Schwacher Antrieb für das Geschäftsfeld Power

Insbesondere das Geschäftsfeld Power leide unter den Folgen der Energiewende in Deutschland und der damit einhergehenden finanziellen Einbußen für das Großunternehmen. Ebenfalls schwer getroffen seien die Division Piping Systems.

Im Geschäftsfeld Power wird daher die EBITA-Marge deutlich zurückgehen auf eine Größenordnung von 6 Prozent (2013 vergleichbar: 8,9 Prozent). Dementsprechend ist eine Leistung von rund 1,5 Mrd. Euro (2013 vergleichbar: 1,7 Mrd. Euro) ist zu erwarten.

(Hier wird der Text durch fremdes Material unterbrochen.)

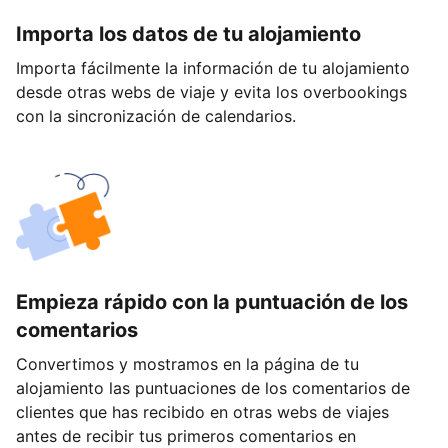
Importa los datos de tu alojamiento
Importa fácilmente la información de tu alojamiento
desde otras webs de viaje y evita los overbookings
con la sincronización de calendarios.
Empieza rápido con la puntuación de los
comentarios
Convertimos y mostramos en la página de tu
alojamiento las puntuaciones de los comentarios de
clientes que has recibido en otras webs de viajes
antes de recibir tus primeros comentarios en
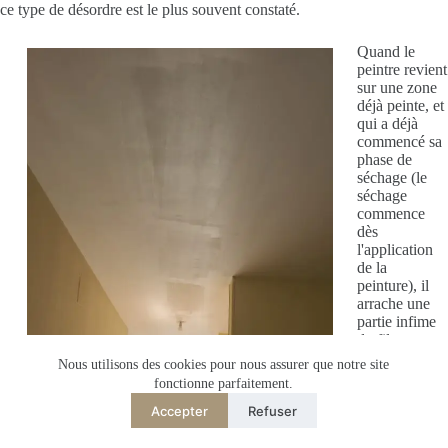
ce type de désordre est le plus souvent constaté.
Quand le
peintre revient
sur une zone
déjà peinte, et
qui a déjà
commencé sa
phase de
séchage (le
séchage
commence
dès
l'application
de la
peinture), il
arrache une
partie infime
du film
superficiel, ce
Nous utilisons des cookies pour nous assurer que notre site
qui crée ces
fonctionne parfaitement.
traces,
Accepter
Refuser
toujours aussi
disgracieuses
sur un plafond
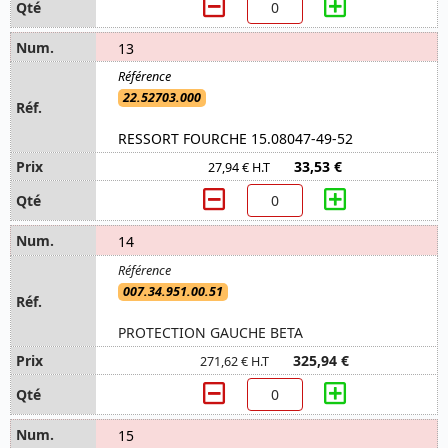
13
22.52703.000
RESSORT FOURCHE 15.08047-49-52
33,53 €
27,94 € H.T
14
007.34.951.00.51
PROTECTION GAUCHE BETA
325,94 €
271,62 € H.T
15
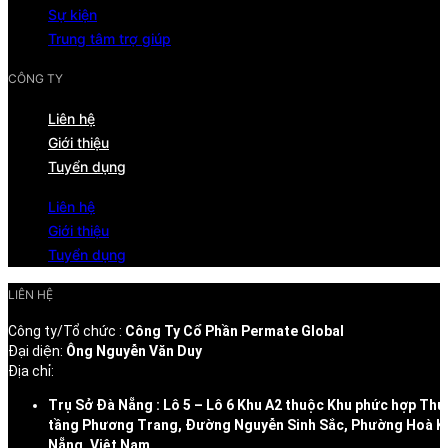
Sự kiện
Trung tâm trợ giúp
CÔNG TY
Liên hệ
Giới thiệu
Tuyển dụng
Liên hệ
Giới thiệu
Tuyển dụng
LIÊN HỆ
Công ty/Tổ chức :
Công Ty Cổ Phần Permate Global
Đại diện:
Ông Nguyễn Văn Duy
Địa chỉ:
Trụ Sở Đà Nẵng : Lô 5 – Lô 6 Khu A2 thuộc Khu phức hợp Thư
tầng Phương Trang, Đường Nguyễn Sinh Sắc, Phường Hoà K
Nẵng, Việt Nam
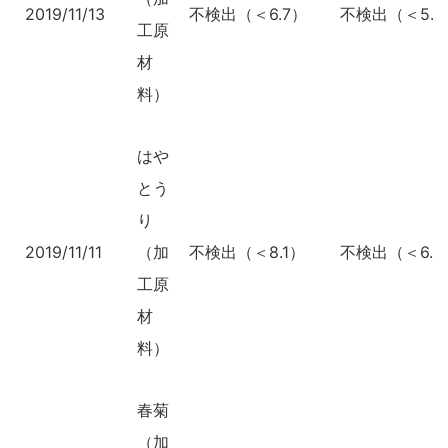
2019/11/13
不検出（＜6.7）
不検出（＜5.1
工原
材
料）
はや
とう
り
2019/11/11
（加
不検出（＜8.1）
不検出（＜6.2
工原
材
料）
春菊
（加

In dieser Dimension nicht absehbar

Die negativen Auswirkungen auf das Investitionsverhalten in den Ländern Zentraleuropas waren nach Bilfinger in ihrer Dimension nicht absehbar. Kostenloser deutscher Windstrom verhinderte Kraftwerksneubauten in Polen. Sinkende Gaspreise in den USA führten zu drastischen Sparmaßnahmen der europäischen Kunden in der Wartung und Instandhaltung der Öl- und Gasanlagen. Das Ausbleiben von deutschen Kraftwerksprojekten führte zudem zu einer schlechten Auftragslage der Gerüstbauer und weiterer Gewerke. Ihr Ausweichen auf andere Märkte verstärkt den Preisdruck in der Prozessindustrie.

Neue Prognose

Im ersten Halbjahr 2014 wird das bereinigte EBITA deutlich unter dem Vorjahreswert liegen. Die mittelfristigen Profitabilitätsziele werden aber bestätigt. Insgesamt erwartet Bilfinger nun für das Jahr 2014 bei einer Leistung von rund 7,9 Mrd. Euro (2013 vergleichbar, ohne die zum Verkauf gestellten Aktivitäten: 7,7 Mrd. Euro) einen Ergebnisrückgang. Das bereinigte EBITA (2013 vergleichbar: 419 Mio. Euro) wird voraussichtlich zwischen 380 und 400 Mio. €, das bereinigte Konzernergebnis (2013 vergleichbar: 255 Mio. Euro) zwischen 230 und 245 Mio. Euro liegen.

Sparmaßnahmen

Bauriese Bilfinger wird aufgrund der beschriebenen Entwicklungen die Kapazitäten im besonders betroffenen Geschäftsfeld Power und auch im Geschäftsfeld Industrial anpassen. Auch weitere kurzfristige Kostensenkungsprogramme sind vorgesehen. Dies bedeutet einen zusätzlichen Restrukturierungsaufwand in niedriger bis mittlerer zweistelliger Millionenhöhe.